El Govern y los sindicatos educativos están a un paso de cerrar un acuerdo que desactive las huelgas de los docentes catalanes. El conseller d’Educació presenta este jueves la propuesta ‘definitiva’ del ejecutivo, tras una maratoniana ronda de negociación que ha desembocado en una mejora salarial y la promesa de más personal, aunque con un punto crucial aún sin atar.

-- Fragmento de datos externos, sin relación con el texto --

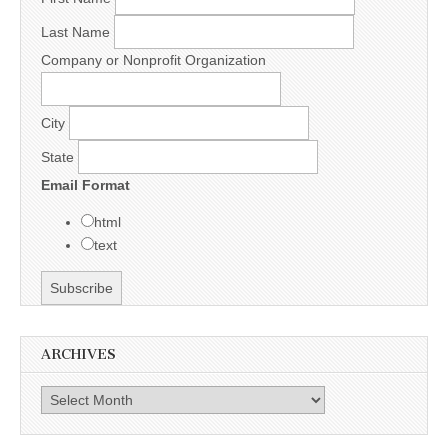
Last Name
Company or Nonprofit Organization
City
State
Email Format
html
text
ARCHIVES
Archives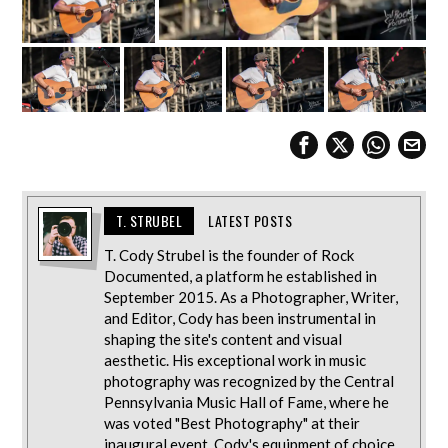
T. STRUBEL
LATEST POSTS
T. Cody Strubel is the founder of Rock
Documented, a platform he established in
September 2015. As a Photographer, Writer,
and Editor, Cody has been instrumental in
shaping the site's content and visual
aesthetic. His exceptional work in music
photography was recognized by the Central
Pennsylvania Music Hall of Fame, where he
was voted "Best Photography" at their
inaugural event. Cody's equipment of choice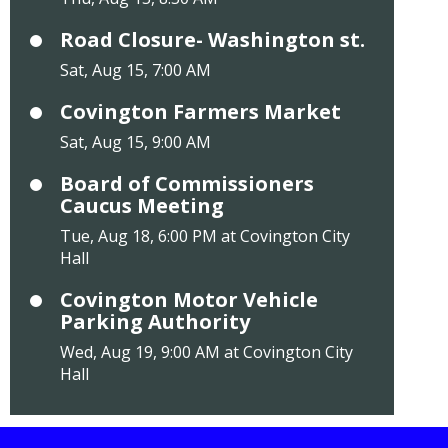
Road Closure- Washington st.
Sat, Aug 15, 7:00 AM
Covington Farmers Market
Sat, Aug 15, 9:00 AM
Board of Commissioners
Caucus Meeting
Tue, Aug 18, 6:00 PM at Covington City
Hall
Covington Motor Vehicle
Parking Authority
Wed, Aug 19, 9:00 AM at Covington City
Hall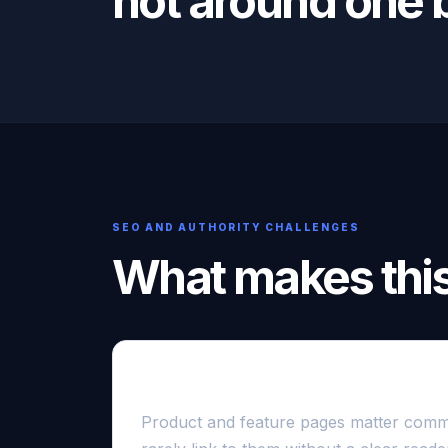
not around one b
SEO AND AUTHORITY CHALLENGES
What makes this 
Commercial pages are difficult to c
Product and feature pages matter comme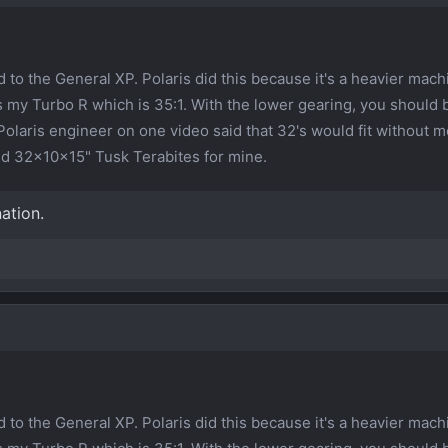
to the General XP. Polaris did this because it's a heavier mach
s my Turbo R which is 35:1. With the lower gearing, you should 
Polaris engineer on one video said that 32's would fit without m
nd 32x10x15" Tusk Terabites for mine.
ation.
to the General XP. Polaris did this because it's a heavier mach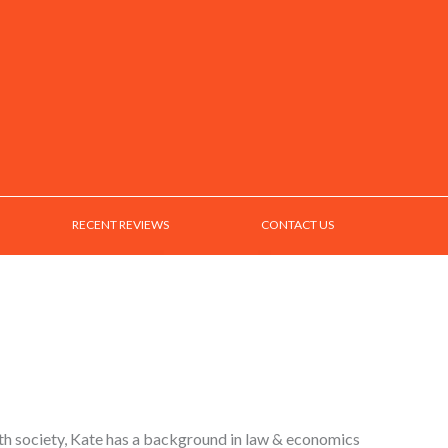
RECENT REVIEWS
CONTACT US
ith society, Kate has a background in law & economics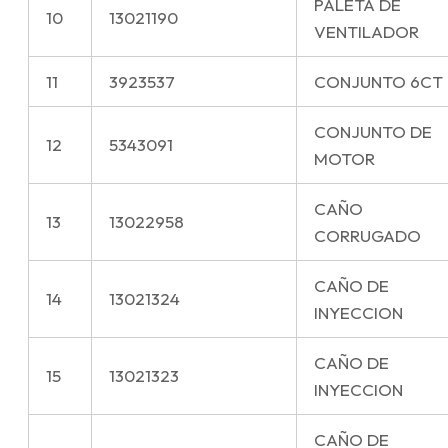
PALETA DE
10
13021190
VENTILADOR
11
3923537
CONJUNTO 6CT
CONJUNTO DE
12
5343091
MOTOR
CAÑO
13
13022958
CORRUGADO
CAÑO DE
14
13021324
INYECCION
CAÑO DE
15
13021323
INYECCION
CAÑO DE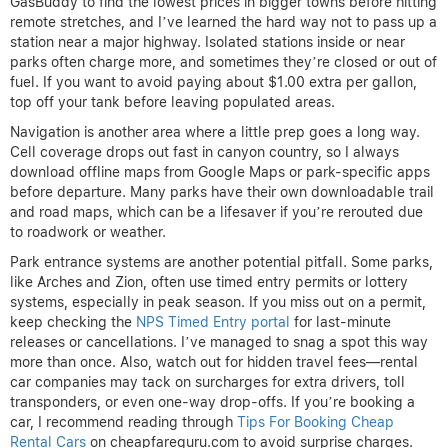
GasBuddy to find the lowest prices in bigger towns before hitting
remote stretches, and I’ve learned the hard way not to pass up a
station near a major highway. Isolated stations inside or near
parks often charge more, and sometimes they’re closed or out of
fuel. If you want to avoid paying about $1.00 extra per gallon,
top off your tank before leaving populated areas.
Navigation is another area where a little prep goes a long way.
Cell coverage drops out fast in canyon country, so I always
download offline maps from Google Maps or park-specific apps
before departure. Many parks have their own downloadable trail
and road maps, which can be a lifesaver if you’re rerouted due
to roadwork or weather.
Park entrance systems are another potential pitfall. Some parks,
like Arches and Zion, often use timed entry permits or lottery
systems, especially in peak season. If you miss out on a permit,
keep checking the
NPS Timed Entry portal
for last-minute
releases or cancellations. I’ve managed to snag a spot this way
more than once. Also, watch out for hidden travel fees—rental
car companies may tack on surcharges for extra drivers, toll
transponders, or even one-way drop-offs. If you’re booking a
car, I recommend reading through
Tips For Booking Cheap
Rental Cars
on cheapfareguru.com to avoid surprise charges.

La jornada del miércoles dejó una imagen elocuente de la presión sindical. Miles de docentes salieron a la calle en Barcelona, Girona, Granollers, Lleida, Tarragona, y Torredembarra —más de 10.000 según las fuerzas de seguridad— y cortaron la AP-7 en tres puntos, provocando retenciones masivas durante más de seis horas. Las movilizaciones se saldaron con una paella reivindicativa y la advertencia de que este jueves las huelgas se trasladarán al Maresme y al Vallès.
Propuesta salarial: 47 euros al mes y 4.700 más al año
Sobre la mesa de negociación, el Departament d’Educació ha movido ficha. El complemento salarial que bautizaron como ‘complemento de mejora docente’ ha subido de 35 euros mensuales a 47, y se elevará a 75 euros en 2029. Traducido a cifras anuales, los docentes percibirían 4.700 euros más al año dentro de tres años, una cantidad que supera los 3.000 comprometidos en el pacto previo con CC OO y UGT, pero que se queda lejos de los 6.400 que reclaman los sindicatos convocantes.
Ignasi Giménez, secretari de Millora Educativa, pidió ‘más tiempo’ para analizar la contrapropuesta sindical, aunque no cerró la puerta a seguir elevando la cifra. Sin embargo, lo que realmente atascó la última reunión fue la concreción del aumento de plantillas destinadas a la escuela inclusiva. Los sindicatos exigen que el Govern ponga por escrito el compromiso de incrementar las dotaciones en los próximos años. ‘Un compromiso sin tenerlo por escrito es un brindis al sol’, denunció Iolanda Segura, portavoz de Ustec.
El punto que mantiene el conflicto abierto: las plantillas
El Departament recuerda que este martes ya se aprobó la incorporación de 1.800 profesionales para el curso que arranca en septiembre y que ‘está en condiciones de estar en las mismas cifras’ en cursos posteriores, en palabras de Giménez. No obstante, deja claro que la plantilla del próximo año ya está blindada y que cualquier refuerzo adicional se dilucidará para el futuro. Mientras, las huelgas sectoriales no cesan: hoy afectan al Maresme y al Vallès.
La paz social cuesta dinero, pero lo que de verdad tensa la cuerda es la ausencia de un documento que garantice un futuro sin aulas masificadas.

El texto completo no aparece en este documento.